Transcribe the entries exactly; images are not part of the copy.

[Dataset entries]
:::::

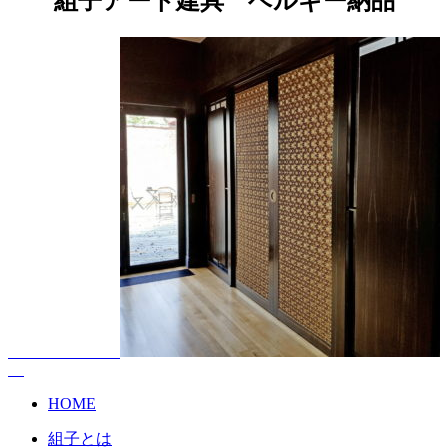
組子アート建具 ベルギー納品
HOME
組子とは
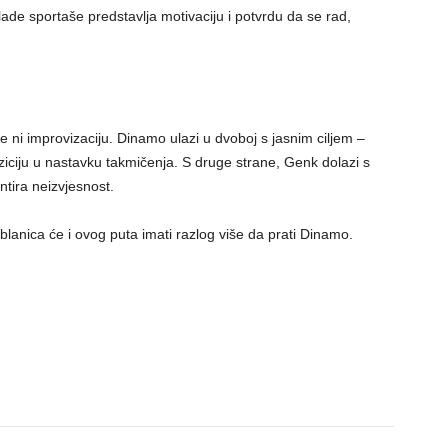
 sportaše predstavlja motivaciju i potvrdu da se rad,
ni improvizaciju. Dinamo ulazi u dvoboj s jasnim ciljem –
poziciju u nastavku takmičenja. S druge strane, Genk dolazi s
ntira neizvjesnost.
blanica će i ovog puta imati razlog više da prati Dinamo.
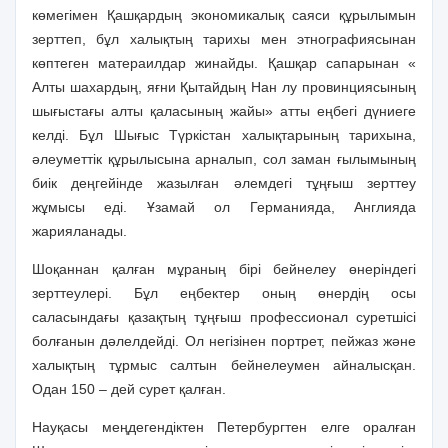
көмегімен Қашқардың экономикалық саяси құрылымын
зерттеп, бұл халықтың тарихы мен этнографиясынан
көптеген матераилдар жинайды. Қашқар сапарынан «
Алты шахардың, яғни Қытайдың Нан лу провинциясының
шығыстағы алты қаласының жайы» атты еңбегі дүниеге
келді. Бұл Шығыс Түркістан халықтарының тарихына,
әлеуметтік құрылысына арналып, сол заман ғылымының
биік деңгейінде жазылған әлемдегі тұңғыш зерттеу
жұмысы еді. Ұзамай ол Германияда, Англияда
жарияланады.
Шоқаннан қалған мұраның бірі бейнелеу өнеріндегі
зерттеулері. Бұл еңбектер оның өнердің осы
саласындағы қазақтың тұңғыш профессионал суретшісі
болғанын дәлелдейді. Ол негізінен портрет, пейжаз және
халықтың тұрмыс салтын бейнелеумен айналысқан.
Одан 150 – дей сурет қалған.
Науқасы меңдегендіктен Петербургтен елге оралған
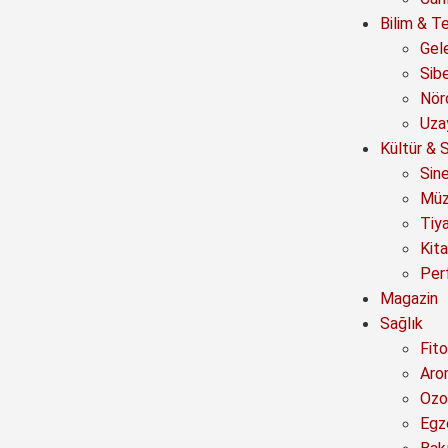
Bilim & Te
Gel
Sib
Nör
Uza
Kültür & 
Sin
Müz
Tiy
Kit
Per
Magazin
Sağlık
Fito
Aro
Ozo
Egz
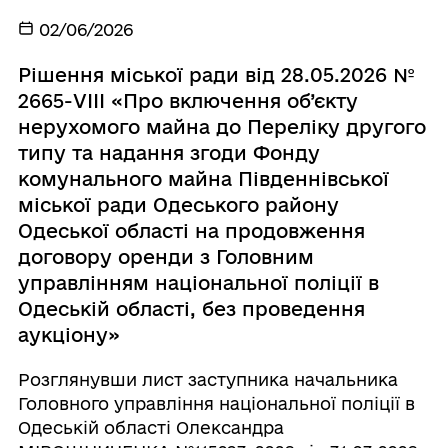
02/06/2026
Рішення міської ради від 28.05.2026 №
2665-VІІІ «Про включення об’єкту
нерухомого майна до Переліку другого
типу та надання згоди Фонду
комунального майна Південнівської
міської ради Одеського району
Одеської області на продовження
договору оренди з Головним
управлінням національної поліції в
Одеській області, без проведення
аукціону»
Розглянувши лист заступника начальника
Головного управління національної поліції в
Одеській області Олександра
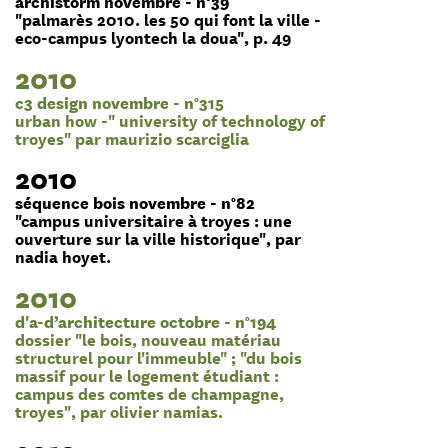
archistorm novembre - n°39
"palmarès 2010. les 50 qui font la ville -
eco-campus lyontech la doua", p. 49
2010
c3 design novembre - n°315
urban how -" university of technology of
troyes" par maurizio scarciglia
2010
séquence bois novembre - n°82
"campus universitaire à troyes : une
ouverture sur la ville historique", par
nadia hoyet.
2010
d'a-d’architecture octobre - n°194
dossier "le bois, nouveau matériau
structurel pour l'immeuble" ; "du bois
massif pour le logement étudiant :
campus des comtes de champagne,
troyes", par olivier namias.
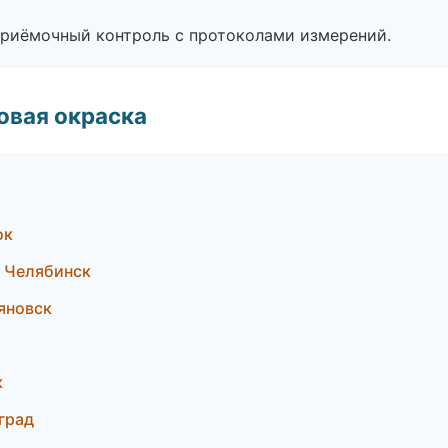
приёмочный контроль с протоколами измерений.
овая окраска
ок
— Челябинск
яновск
к
град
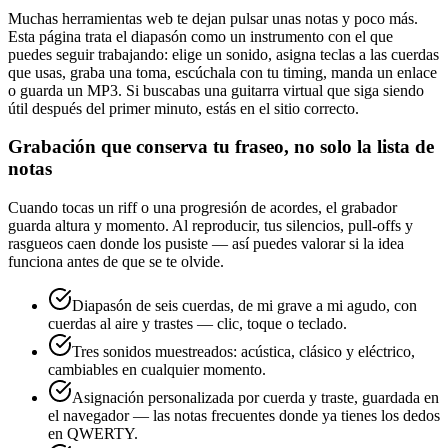
Muchas herramientas web te dejan pulsar unas notas y poco más.
Esta página trata el diapasón como un instrumento con el que
puedes seguir trabajando: elige un sonido, asigna teclas a las cuerdas
que usas, graba una toma, escúchala con tu timing, manda un enlace
o guarda un MP3. Si buscabas una guitarra virtual que siga siendo
útil después del primer minuto, estás en el sitio correcto.
Grabación que conserva tu fraseo, no solo la lista de
notas
Cuando tocas un riff o una progresión de acordes, el grabador
guarda altura y momento. Al reproducir, tus silencios, pull-offs y
rasgueos caen donde los pusiste — así puedes valorar si la idea
funciona antes de que se te olvide.
Diapasón de seis cuerdas, de mi grave a mi agudo, con
cuerdas al aire y trastes — clic, toque o teclado.
Tres sonidos muestreados: acústica, clásico y eléctrico,
cambiables en cualquier momento.
Asignación personalizada por cuerda y traste, guardada en
el navegador — las notas frecuentes donde ya tienes los dedos
en QWERTY.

:::::

# RESPONSE FOR THIS EXERCISE
組子アート建具 ベルギー納品
HOME
組子とは
 sportaše predstavlja motivaciju i potvrdu da se rad,
ni improvizaciju. Dinamo ulazi u dvoboj s jasnim ciljem –
poziciju u nastavku takmičenja. S druge strane, Genk dolazi s
ntira neizvjesnost.
blanica će i ovog puta imati razlog više da prati Dinamo.
көмегімен Қашқардың экономикалық саяси құрылымын
зерттеп, бұл халықтың тарихы мен этнографиясынан
көптеген матераилдар жинайды. Қашқар сапарынан «
Алты шахардың, яғни Қытайдың Нан лу провинциясының
шығыстағы алты қаласының жайы» атты еңбегі дүниеге
келді. Бұл Шығыс Түркістан халықтарының тарихына,
әлеуметтік құрылысына арналып, сол заман ғылымының
биік деңгейінде жазылған әлемдегі тұңғыш зерттеу
жұмысы еді. Ұзамай ол Германияда, Англияда
жарияланады.
Шоқаннан қалған мұраның бірі бейнелеу өнеріндегі
зерттеулері. Бұл еңбектер оның өнердің осы
саласындағы қазақтың тұңғыш профессионал суретшісі
болғанын дәлелдейді. Ол негізінен портрет, пейжаз және
халықтың тұрмыс салтын бейнелеумен айналысқан.
Одан 150 – дей сурет қалған.
Науқасы меңдегендіктен Петербургтен елге оралған
Bilim & Te
Gel
Sib
Nör
Uza
Kültür & 
Sin
Müz
Tiy
Kit
Per
Magazin
Sağlık
Fito
Aro
Ozo
Egz
02/06/2026
Рішення міської ради від 28.05.2026 №
2665-VІІІ «Про включення об’єкту
нерухомого майна до Переліку другого
типу та надання згоди Фонду
комунального майна Південнівської
міської ради Одеського району
Одеської області на продовження
договору оренди з Головним
управлінням національної поліції в
Одеській області, без проведення
аукціону»
Розглянувши лист заступника начальника
Головного управління національної поліції в
Одеській області Олександра
archistorm novembre - n°39
"palmarès 2010. les 50 qui font la ville -
eco-campus lyontech la doua", p. 49
2010
c3 design novembre - n°315
urban how -" university of technology of
troyes" par maurizio scarciglia
2010
séquence bois novembre - n°82
"campus universitaire à troyes : une
ouverture sur la ville historique", par
nadia hoyet.
2010
d'a-d’architecture octobre - n°194
dossier "le bois, nouveau matériau
structurel pour l'immeuble" ; "du bois
massif pour le logement étudiant :
campus des comtes de champagne,
troyes", par olivier namias.
приёмочный контроль с протоколами измерений.
овая окраска
ок
— Челябинск
яновск
к
град
Muchas herramientas web te dejan pulsar unas notas y poco más.
Esta página trata el diapasón como un instrumento con el que
puedes seguir trabajando: elige un sonido, asigna teclas a las cuerdas
que usas, graba una toma, escúchala con tu timing, manda un enlace
o guarda un MP3. Si buscabas una guitarra virtual que siga siendo
útil después del primer minuto, estás en el sitio correcto.
Grabación que conserva tu fraseo, no solo la lista de
notas
Cuando tocas un riff o una progresión de acordes, el grabador
guarda altura y momento. Al reproducir, tus silencios, pull-offs y
rasgueos caen donde los pusiste — así puedes valorar si la idea
funciona antes de que se te olvide.
Diapasón de seis cuerdas, de mi grave a mi agudo, con
cuerdas al aire y trastes — clic, toque o teclado.
Tres sonidos muestreados: acústica, clásico y eléctrico,
cambiables en cualquier momento.
Asignación personalizada por cuerda y traste, guardada en
el navegador — las notas frecuentes donde ya tienes los dedos
en QWERTY.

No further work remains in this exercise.